To keep her job stress at bay, Marieke de Goede, dean of the Faculty of Humanities, does cold-water swimming twice a week. “In the winter cold here, your body really goes into survival mode. Then all your thoughts fade.”
At most, it is ten degrees. Crossing the bleak dunes of the North Holland coast, rain starts pouring down from the sky. Dean Marieke de Goede (53), in her wetsuit, looks somewhat reluctantly at the water. The small dune lake looks more like an ice-cold bubble bath. But today she will swim in this icy pool, although “I have to cross a threshold every time anyway”.
Every two weeks, the dean dives, usually with her husband, into one of the dune lakes west of Amsterdam. Swimming in icy water is something De Goede, an experienced swimmer, and her partner have been doing for about four years now. At corona time, instead of swimming only during the regular seasons, the couple decided to continue swimming in winter as well. “And slowly we were able to stay in the ice water for longer and longer.”
Coots and dragonflies
Shivering, De Goede waded up to her knees through the shallow shore of the icy lake. She can be found in the small lake both in summer, more for exercise, and thus into the deep winter days. “In the winter cold, your body really goes into survival mode here. Then all your thoughts go out.” Her enthusiastic partner, meanwhile, sprints into the water in just his swimming trunks. The two swans present float towards him seemingly amazed, but he is back on the shore after only a few minutes. “Everyone has their own way of being in the water,” the dean explains.
De Goede also gathers her courage and dives headfirst into the ice water. With a smooth chest crawl, she moves between dozens of undisturbed coots. “You are right in the middle of nature here.” A few birds croak after the swimmer as she swims away from the shore. “Then, for example, it is also beautiful to see seasons change: coots in winter, dragonflies in summer.” And wildlife management has nothing against wildlife swimmers, as long as they keep their swimwear on.
Among the ice
The dean’s head disappears from view as she approaches the other side of the dune lake almost two hundred meters away. She does not have a specific way to breathe in the icy lake. “Just breathe through.” De Goede does not use Wim Hof-like breathing or other meditation techniques. “My body is used to the temperature with the seasons.”
She does, however, avoid swimming in the deep parts of the lake far into winter for safety’s sake. “When I was here among the floating ice, I once had the experience that I got really too cold in my swimming costume. I spent the whole day shivering uncontrollably. Now I have a wetsuit.”
“Your body has a shock reflex to extreme cold. Your blood vessels to your skin constrict so that especially the vital parts of your body can stay sufficiently warm,” says Professor of Physiology Jan Hindrik Ravesloot. “Your body is working so hard that for a while you can’t think about that argument with your mother or the pressure on your studies. Your metabolism drops and you have to breathe more deeply and calmly, almost meditatively.”

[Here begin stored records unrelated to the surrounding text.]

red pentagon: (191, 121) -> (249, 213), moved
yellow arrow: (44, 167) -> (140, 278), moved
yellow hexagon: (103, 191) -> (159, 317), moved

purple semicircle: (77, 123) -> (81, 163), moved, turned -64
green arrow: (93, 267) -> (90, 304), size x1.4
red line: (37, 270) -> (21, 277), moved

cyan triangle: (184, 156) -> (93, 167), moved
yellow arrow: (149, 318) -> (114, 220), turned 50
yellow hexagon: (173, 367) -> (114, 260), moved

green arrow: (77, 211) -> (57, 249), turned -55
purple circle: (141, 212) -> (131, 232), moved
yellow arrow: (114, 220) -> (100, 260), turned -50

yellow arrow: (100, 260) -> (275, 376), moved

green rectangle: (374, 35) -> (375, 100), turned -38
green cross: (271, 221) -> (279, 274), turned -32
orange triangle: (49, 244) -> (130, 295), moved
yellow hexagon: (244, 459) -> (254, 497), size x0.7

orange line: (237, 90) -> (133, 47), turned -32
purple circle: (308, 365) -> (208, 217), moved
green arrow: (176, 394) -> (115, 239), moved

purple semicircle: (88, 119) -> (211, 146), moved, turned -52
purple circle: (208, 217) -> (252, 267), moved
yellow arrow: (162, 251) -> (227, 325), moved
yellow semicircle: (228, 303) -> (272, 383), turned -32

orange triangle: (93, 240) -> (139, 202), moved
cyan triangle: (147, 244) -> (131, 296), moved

“Moreover, all kinds of positive hormones are released when you come out of the cold afterwards and you are rewarded with a rosy feeling. That’s your blood vessels reopening and all your muscles being able to relax again.”
“You can swim in cold water just fine, as long as you have a healthy body and build it up slowly. Of course, your body can become hypothermic and numb if the blood can no longer reach vital parts sufficiently. Therefore, it is good to keep swimming to stay warm. If you start shivering uncontrollably, you should make sure you get out of the water as soon as possible.”
Work pressure
De Goede turns around in high concentration and starts the long way back. As her strokes seem to get heavier and heavier, walkers, runners and an occasional forest ranger watch from the dune hill. For De Goede, however, this is the way to throw off the stress of her job. “As dean, I am very busy right now. But that is actually true for everyone, the workload is high. The academic world can be very hectic, even really competitive.”

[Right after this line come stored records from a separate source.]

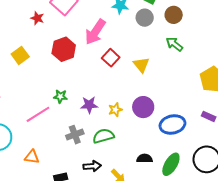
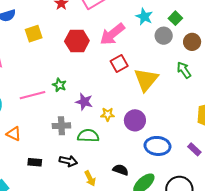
yellow triangle: (141, 65) -> (146, 80), size x1.5

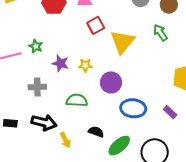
yellow star: (108, 114) -> (85, 65), moved
green semicircle: (88, 136) -> (77, 100), moved
black arrow: (68, 161) -> (44, 122), size x1.4

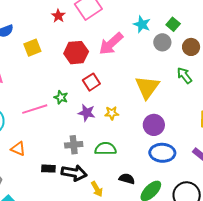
red square: (96, 25) -> (91, 82), moved
purple circle: (111, 82) -> (154, 125), moved
gray cross: (37, 87) -> (74, 145), moved
black rectangle: (10, 123) -> (48, 169), moved

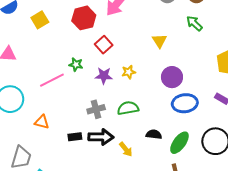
yellow triangle: (147, 87) -> (160, 41), size x0.6

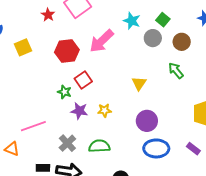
green star: (76, 65) -> (64, 92), moved
pink line: (52, 80) -> (33, 126), moved
gray cross: (96, 109) -> (67, 143), turned -36

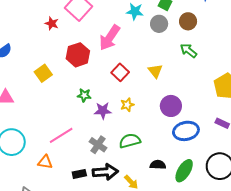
yellow square: (23, 47) -> (43, 73), moved
red square: (83, 80) -> (120, 72), moved

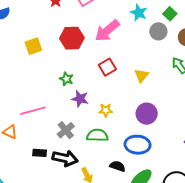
yellow star: (127, 105) -> (106, 110), moved
blue ellipse: (186, 131) -> (137, 145), moved

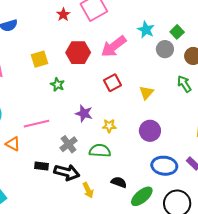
green star: (66, 79) -> (57, 85), moved
blue ellipse: (137, 145) -> (164, 166), moved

De Goede therefore advises colleagues to find their own way of relaxing for a while. “That could be anything, but if you feel you don’t have the time to do something like that, you should do it right.” Because after a refreshing dip, De Goede knows one thing for sure: “Afterwards, you are much better able to discern what is important again.”
Shuddering, the professor appears at the water’s edge. Once out of the lake, De Goede feels spot on. “It is such a wonderful sensation when you come out of the water, in your body as well as in your head: alert and yet relaxed.” Excited, the dean walks back across the now cleared dunes. “I really need to do this twice a week to cope with my workload.” When she gets into her warm car dried up not much later, she turns towards the dunes. “It might be crazy, but I suddenly left all my worries at that lake.”